Structural Characterization of Bamboo Lignin Isolated With Formic Acid and Alkaline Peroxide by Gel Permeation Chromatography and Pyrolysis Gas Chromatography Mass Spectrometry

Abstract

Fractionation is an effective technology to maximize the utilization of lignocelluloses for the production of chemicals and materials. In this case, bamboo was subjected to a two-step fractionation process based on the concept of biorefinery: (a) formic acid treatment at boiling point under atmospheric pressure for 2 h, and (b) posttreatment with alkaline hydrogen peroxide solution containing 1% NaOH and 1% H2O2 at 80 oC. The combination of formic acid delignification and alkaline hydrogen peroxide degradation achieved an effective removal of both lignin (delignification rate 94.9%) and hemicelluloses (removal rate 87.4%) from bamboo, producing celluloserich pulp, formic acid lignin and sugars. To investigate the structural modification of lignin during the fractionation process, the residual lignin in the treated samples was isolated and characterized with multiply techniques including gel permeation chromatography, pyrolysis gas chromatography mass spectrometry, Fourier-transform infrared spectroscopy, etc.

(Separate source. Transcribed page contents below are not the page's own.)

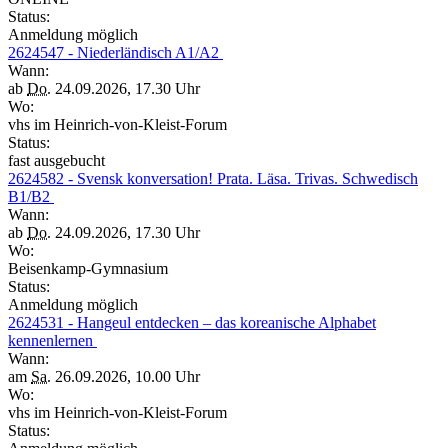
Status:
Anmeldung möglich
2624547 - Niederländisch A1/A2
Wann:
ab
Do.
24.09.2026, 17.30 Uhr
Wo:
vhs im Heinrich-von-Kleist-Forum
Status:
fast ausgebucht
2624582 - Svensk konversation! Prata. Läsa. Trivas. Schwedisch
B1/B2
Wann:
ab
Do.
24.09.2026, 17.30 Uhr
Wo:
Beisenkamp-Gymnasium
Status:
Anmeldung möglich
2624531 - Hangeul entdecken – das koreanische Alphabet
kennenlernen
Wann:
am
Sa.
26.09.2026, 10.00 Uhr
Wo:
vhs im Heinrich-von-Kleist-Forum
Status: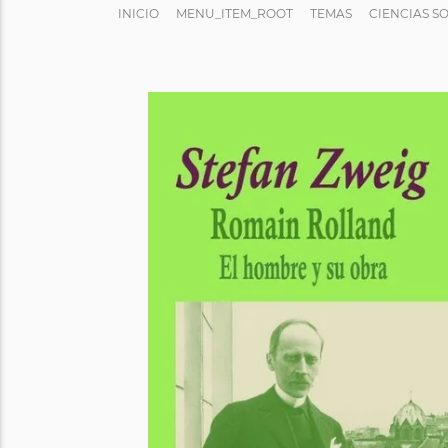
INICIO
MENU_ITEM_ROOT
TEMAS
CIENCIAS S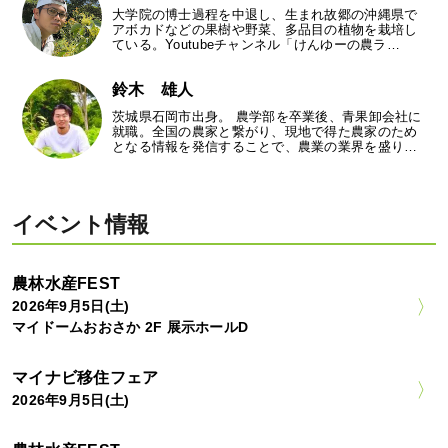
大学院の博士過程を中退し、生まれ故郷の沖縄県で
アボカドなどの果樹や野菜、多品目の植物を栽培し
ている。Youtubeチャンネル「けんゆーの農ラ…
鈴木 雄人
茨城県石岡市出身。 農学部を卒業後、青果卸会社に
就職。全国の農家と繋がり、現地で得た農家のため
となる情報を発信することで、農業の業界を盛り…
イベント情報
農林水産FEST
2026年9月5日(土)
マイドームおおさか 2F 展示ホールD
マイナビ移住フェア
2026年9月5日(土)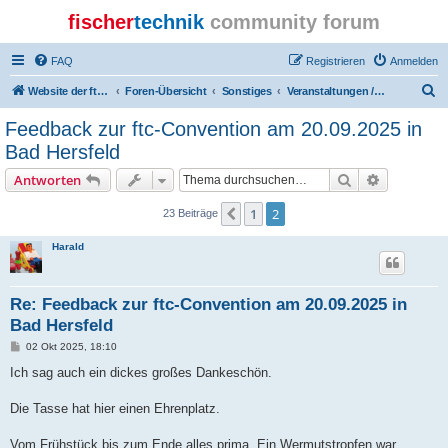
fischer
technik
community forum
FAQ
Registrieren
Anmelden
S
Website der ftcommunity
Foren-Übersicht
Sonstiges
Veranstaltungen / Events
u
Feedback zur ftc-Convention am 20.09.2025 in
c
Bad Hersfeld
h
Suche
Erweiterte
Antworten
e
1
2
Vorherige
23 Beiträge
Harald
Re: Feedback zur ftc-Convention am 20.09.2025 in
Bad Hersfeld
B
02 Okt 2025, 18:10
e
i
Ich sag auch ein dickes großes Dankeschön.
t
r
a
Die Tasse hat hier einen Ehrenplatz.
g
Vom Frühstück bis zum Ende alles prima. Ein Wermutstropfen war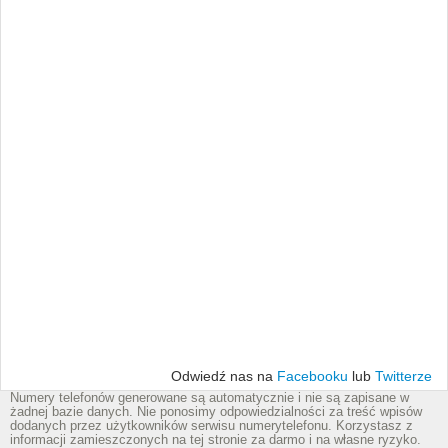
Odwiedź nas na
Facebooku
lub
Twitterze
Numery telefonów generowane są automatycznie i nie są zapisane w
żadnej bazie danych. Nie ponosimy odpowiedzialności za treść wpisów
dodanych przez użytkowników serwisu numerytelefonu. Korzystasz z
informacji zamieszczonych na tej stronie za darmo i na własne ryzyko.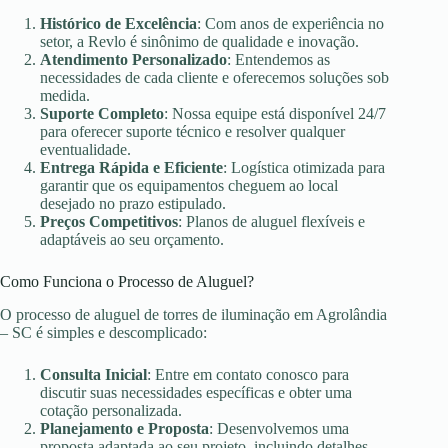
Histórico de Excelência
: Com anos de experiência no
setor, a Revlo é sinônimo de qualidade e inovação.
Atendimento Personalizado
: Entendemos as
necessidades de cada cliente e oferecemos soluções sob
medida.
Suporte Completo
: Nossa equipe está disponível 24/7
para oferecer suporte técnico e resolver qualquer
eventualidade.
Entrega Rápida e Eficiente
: Logística otimizada para
garantir que os equipamentos cheguem ao local
desejado no prazo estipulado.
Preços Competitivos
: Planos de aluguel flexíveis e
adaptáveis ao seu orçamento.
Como Funciona o Processo de Aluguel?
O processo de aluguel de torres de iluminação em Agrolândia
– SC é simples e descomplicado:
Consulta Inicial
: Entre em contato conosco para
discutir suas necessidades específicas e obter uma
cotação personalizada.
Planejamento e Proposta
: Desenvolvemos uma
proposta adaptada ao seu projeto, incluindo detalhes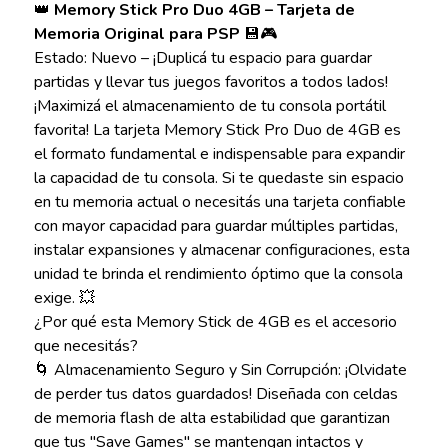
👑
Memory Stick Pro Duo 4GB – Tarjeta de
Memoria Original para PSP
💾🎮
Estado: Nuevo – ¡Duplicá tu espacio para guardar
partidas y llevar tus juegos favoritos a todos lados!
¡Maximizá el almacenamiento de tu consola portátil
favorita! La tarjeta Memory Stick Pro Duo de 4GB es
el formato fundamental e indispensable para expandir
la capacidad de tu consola. Si te quedaste sin espacio
en tu memoria actual o necesitás una tarjeta confiable
con mayor capacidad para guardar múltiples partidas,
instalar expansiones y almacenar configuraciones, esta
unidad te brinda el rendimiento óptimo que la consola
exige. 💥
¿Por qué esta Memory Stick de 4GB es el accesorio
que necesitás?
🌀 Almacenamiento Seguro y Sin Corrupción: ¡Olvidate
de perder tus datos guardados! Diseñada con celdas
de memoria flash de alta estabilidad que garantizan
que tus "Save Games" se mantengan intactos y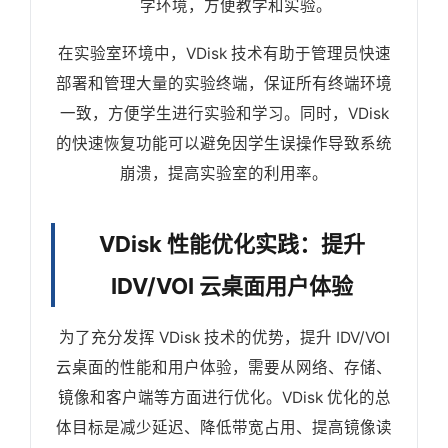
学环境，方便教学和实验。
在实验室环境中，VDisk 技术有助于管理员快速
部署和管理大量的实验终端，保证所有终端环境
一致，方便学生进行实验和学习。同时，VDisk
的快速恢复功能可以避免因学生误操作导致系统
崩溃，提高实验室的利用率。
VDisk 性能优化实践：提升
IDV/VOI 云桌面用户体验
为了充分发挥 VDisk 技术的优势，提升 IDV/VOI
云桌面的性能和用户体验，需要从网络、存储、
镜像和客户端等方面进行优化。VDisk 优化的总
体目标是减少延迟、降低带宽占用、提高镜像读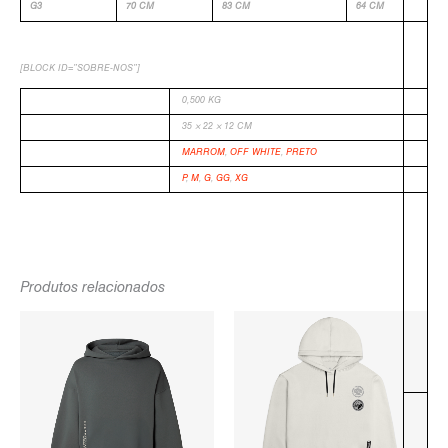
G3
70 CM
83 CM
64 CM
[BLOCK ID=”SOBRE-NOS”]
PESO
0,500 KG
DIMENSÕES
35 × 22 × 12 CM
COR
MARROM
,
OFF WHITE
,
PRETO
TAMANHO
P
,
M
,
G
,
GG
,
XG
-
Produtos relacionados
O
O
PREÇO
PREÇO
ORIGINAL
ATUAL
ERA:
É:
R$249,90.
R$129,90.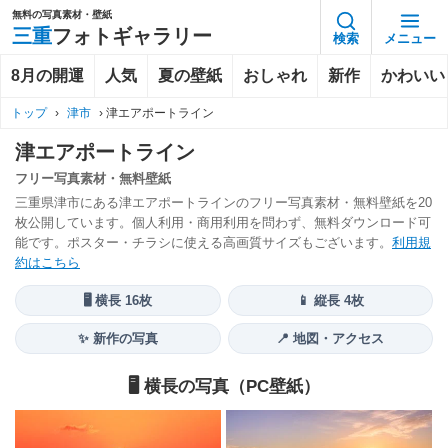
無料の写真素材・壁紙
三重
フォトギャラリー
検索
メニュー
8月の開運
人気
夏の壁紙
おしゃれ
新作
かわいい
トップ
›
津市
›
津エアポートライン
津エアポートライン
フリー写真素材・無料壁紙
三重県津市にある津エアポートラインのフリー写真素材・無料壁紙を20
枚公開しています。個人利用・商用利用を問わず、無料ダウンロード可
能です。ポスター・チラシに使える高画質サイズもございます。
利用規
約はこちら
🖥️ 横長 16枚
📱 縦長 4枚
✨ 新作の写真
📍 地図・アクセス
🖥️ 横長の写真（PC壁紙）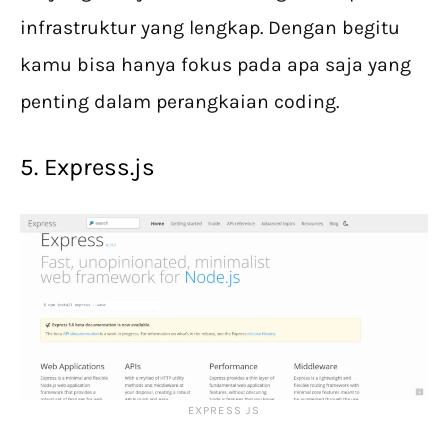
infrastruktur yang lengkap. Dengan begitu
kamu bisa hanya fokus pada apa saja yang
penting dalam perangkaian coding.
5. Express.js
EXPRESS JS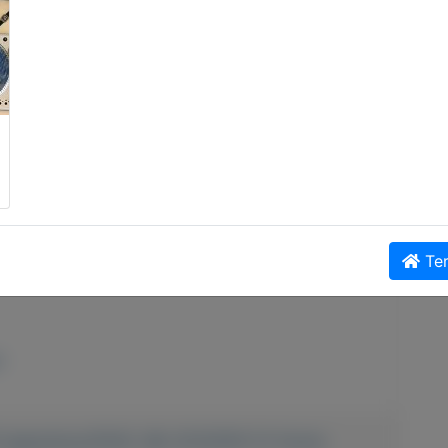
 JBL SCS200 moeiteloos in jouw kamer. Voor de
 handige standaards meegeleverd. Wil je ze aan de
lke speaker vind je een muurmontagekit in de
 in jouw home entertainment setup. En dankzij
t van storing door interferentie van andere
ome Cinema Speakers.
Ter
r
P3-apparatuur/5042-JBL-SCS2005-51-Home-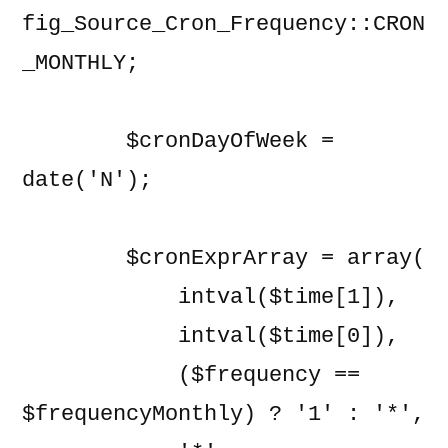
fig_Source_Cron_Frequency::CRON
_MONTHLY;

        $cronDayOfWeek = 
date('N');

        $cronExprArray = array(

            intval($time[1]),

            intval($time[0]),

            ($frequency == 
$frequencyMonthly) ? '1' : '*',
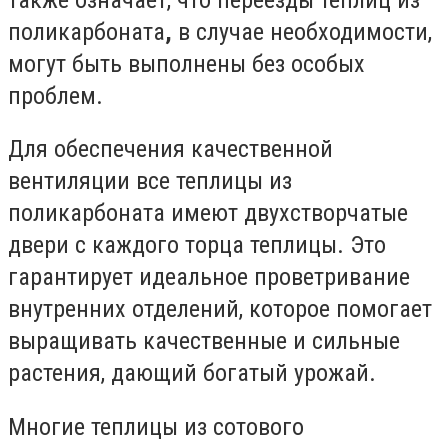
поликарбоната
,
в случае необходимости,
могут быть выполнены без особых
проблем.
Для обеспечения качественной
вентиляции все теплицы из
поликарбоната имеют двухстворчатые
двери с каждого торца теплицы. Это
гарантирует идеальное проветривание
внутренних отделений, которое помогает
выращивать качественные и сильные
растения, дающий богатый урожай.
Многие теплицы из сотового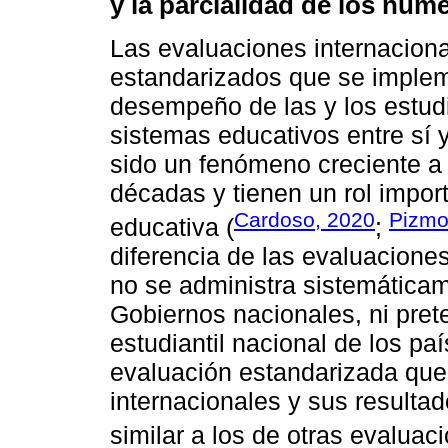
y la parcialidad de los núm
Las evaluaciones internacion
estandarizados que se implem
desempeño de las y los estudi
sistemas educativos entre sí 
sido un fenómeno creciente a 
décadas y tienen un rol impor
Cardoso, 2020
Pizmo
educativa (
;
diferencia de las evaluaciones
no se administra sistemática
Gobiernos nacionales, ni pret
estudiantil nacional de los pa
evaluación estandarizada qu
internacionales y sus result
similar a los de otras evaluaci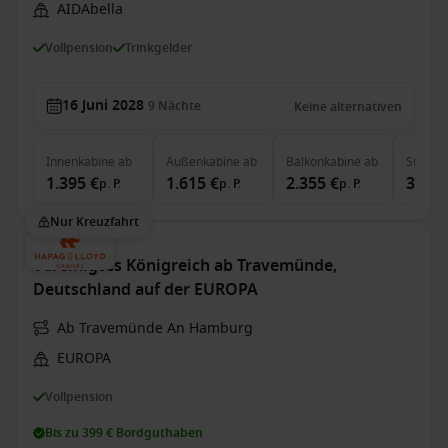
AIDAbella
Vollpension
Trinkgelder
16 Juni 2028
9
Nächte
Keine alternativen
Innenkabine
ab
Außenkabine
ab
Balkonkabine
ab
Suite
a
1.395 €
1.615 €
2.355 €
3.535
p. P.
p. P.
p. P.
Nur Kreuzfahrt
Vereinigtes Königreich ab Travemünde,
Deutschland auf der EUROPA
Ab Travemünde An Hamburg
EUROPA
Vollpension
Bis zu 399 € Bordguthaben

The relative ratio of S/G was 1.63 for bamboo milled wood lignin (L1), whereas the lignin isolated from the formic acid treated cellulose-rich fraction (L2) presented a chromatograph similar to that of L1 but had a lower S/G ratio of 1.28. This indicated that a preferential removal of S units during the formic acid fractionation process. In addition, alkaline hydrogen peroxide treatment resulted in more removal of S units, as indicated by a lower S/G ratio of 0.71.